## Extracted data
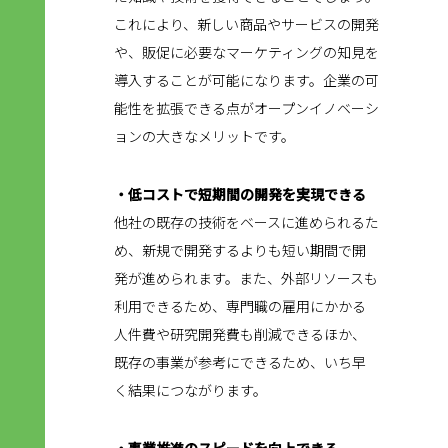
これにより、新しい商品やサービスの開発
や、販促に必要なマーケティングの知見を
導入することが可能になります。企業の可
能性を拡張できる点がオープンイノベーシ
ョンの大きなメリットです。
・低コストで短期間の開発を実現できる
他社の既存の技術をベースに進められるた
め、新規で開発するよりも短い期間で開
発が進められます。また、外部リソースも
利用できるため、専門職の雇用にかかる
人件費や研究開発費も削減できるほか、
既存の事業が参考にできるため、いち早
く結果につながります。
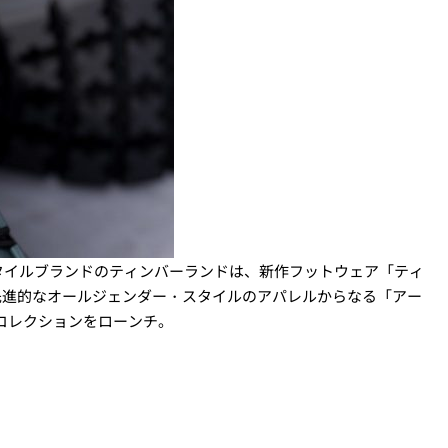
タイルブランドのティンバーランドは、新作フットウェア「ティ
、先進的なオールジェンダー・スタイルのアパレルからなる「アー
冬コレクションをローンチ。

## Work instruction
Only the lines from the line with "ョンの大きなメリットです。" to the bottom of the material above should be reproduced, exactly and without pictures.

## Response area
ョンの大きなメリットです。
・低コストで短期間の開発を実現できる
他社の既存の技術をベースに進められるた
め、新規で開発するよりも短い期間で開
発が進められます。また、外部リソースも
利用できるため、専門職の雇用にかかる
人件費や研究開発費も削減できるほか、
既存の事業が参考にできるため、いち早
く結果につながります。
タイルブランドのティンバーランドは、新作フットウェア「ティ
、先進的なオールジェンダー・スタイルのアパレルからなる「アー
冬コレクションをローンチ。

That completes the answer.